The three kinds of non-cyber weapons—kinetic weapons, directed energy weapons, and radio frequency jammers—“can be on orbit, or can be on the ground, pointed up. The [People’s Republic of China] is investing heavily in all six categories,” he said.
China’s investments in anti-satellite weapons, sometimes called counter-space capabilities, and other technologies like quantum satellites, “represent an inflection point in space access that may result in China overtaking U.S. leadership” in the domain, he warned.
At the same time, China’s progress in space means that it is becoming more dependent on space-based capabilities, and therefore more worried about aggressive kinetic testing, like the Russians’ use of a direct ascent anti-satellite (ASAT) weapon in 2021, Saltzman added. That may reach a point where it causes friction between the two nations.
“The PRC has developed such a need for space capabilities that the idea of irresponsible behavior by anybody else is starting to affect the way they see the space domain as well,” Saltzman said. “It used to be that only the U.S. really took full advantage of space, and others didn’t need it as much, so it became a vulnerability.
“Now I think the PRC, for example, certainly needs to use space capabilities to achieve what they want to accomplish. … They did not like the 2021 destructive ASAT test by the Russians either. This is irresponsible behavior, and I think they see that it could potentially jeopardize the way they want to use space.”
Nonetheless, Saltzman added, there is still potential for the two U.S. adversaries to cooperate. “My job is to think about the worst-case scenario, and that’s where they collude to work against our national interests,” he said.
Meanwhile, the Space Force is fighting with one hand tied behind its back, constrained by policies based on outdated ideas about space, bemoaned Saltzman.
“We continue to struggle with overly restrictive space policy and outdated ways of thinking, dating back to when space was a benign environment,” he said in his written testimony, “Much of our guidance and direction continues to frame space as a strategic resource rather than a warfighting domain.”

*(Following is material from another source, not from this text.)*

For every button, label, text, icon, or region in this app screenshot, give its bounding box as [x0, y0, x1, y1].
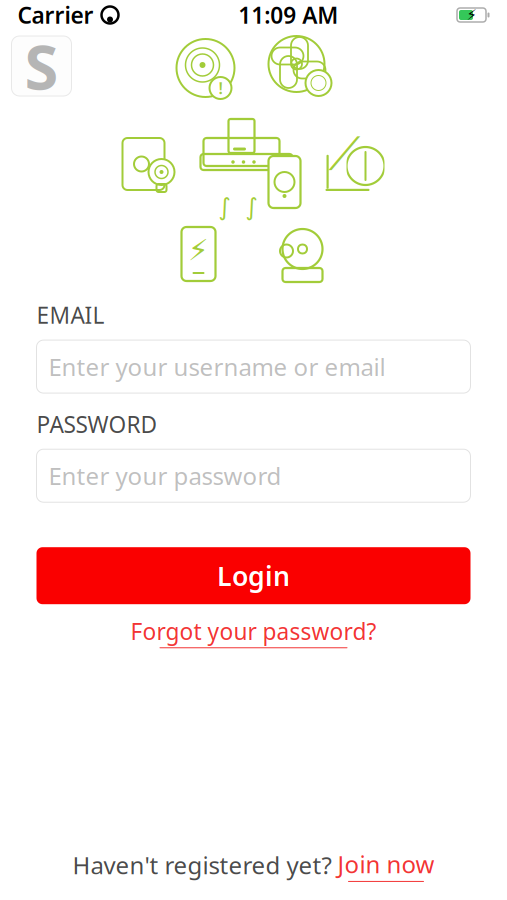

Moreover, “We restrain ourselves from doing what is needful to avoid creating improper perceptions of ‘weaponizing space.’ In reality, space has been weaponized for at least two decades, and our slowness to absorb that reality has held back our progress.”
Asked to elaborate during the hearing, he said Space Force commanders “still have to go to very high levels of approval to do some of the basic things that you would think are just normal operations, testing, tactics, development, training.” He added that Guardians often had to train “in simulation, not in actual live practice … because of policies are in place.”
He said he believed that when policy issues get the high-level attention they need, leadership generally comes out with the right answer, but it takes work to get there
“I wouldn’t characterize this as … we chose the wrong policy,” he said. “I characterize it as, to some degree, space has been literally out of sight, out of mind, and so it just hasn’t risen to [a high enough] level.”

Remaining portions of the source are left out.